Scan the material for the word "işlem" and copy each line where it occurs.

--- MATERIAL PROVIDED ---
# # # # #

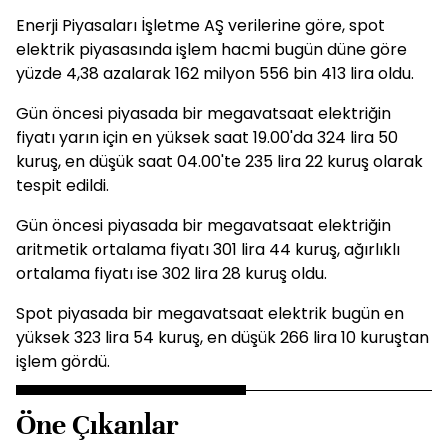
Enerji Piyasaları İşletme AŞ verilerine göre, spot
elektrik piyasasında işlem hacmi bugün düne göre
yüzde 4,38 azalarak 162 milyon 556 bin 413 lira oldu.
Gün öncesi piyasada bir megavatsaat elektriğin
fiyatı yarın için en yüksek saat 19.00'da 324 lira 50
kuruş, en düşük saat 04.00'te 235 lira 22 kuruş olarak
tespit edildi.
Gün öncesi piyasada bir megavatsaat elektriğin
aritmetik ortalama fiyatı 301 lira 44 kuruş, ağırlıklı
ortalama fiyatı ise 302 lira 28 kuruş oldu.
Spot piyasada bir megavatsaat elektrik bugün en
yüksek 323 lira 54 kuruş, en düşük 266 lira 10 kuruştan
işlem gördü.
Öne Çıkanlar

# # # # #

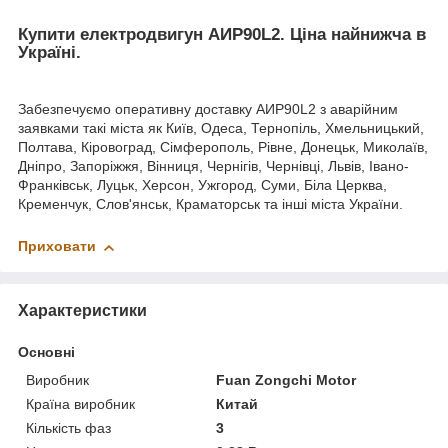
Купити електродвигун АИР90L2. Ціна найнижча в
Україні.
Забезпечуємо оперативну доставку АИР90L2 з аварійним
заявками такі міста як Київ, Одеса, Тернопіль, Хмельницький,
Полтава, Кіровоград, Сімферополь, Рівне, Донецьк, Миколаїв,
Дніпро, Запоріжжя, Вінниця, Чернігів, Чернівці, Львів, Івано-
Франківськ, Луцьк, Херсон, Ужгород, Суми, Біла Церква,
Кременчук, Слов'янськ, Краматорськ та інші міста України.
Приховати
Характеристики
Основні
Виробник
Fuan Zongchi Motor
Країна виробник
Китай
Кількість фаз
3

# # # # #

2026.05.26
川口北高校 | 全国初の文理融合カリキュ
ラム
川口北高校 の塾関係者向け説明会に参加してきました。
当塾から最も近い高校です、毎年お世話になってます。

# # # # #

--- SOLUTION BELOW ---
elektrik piyasasında işlem hacmi bugün düne göre
işlem gördü.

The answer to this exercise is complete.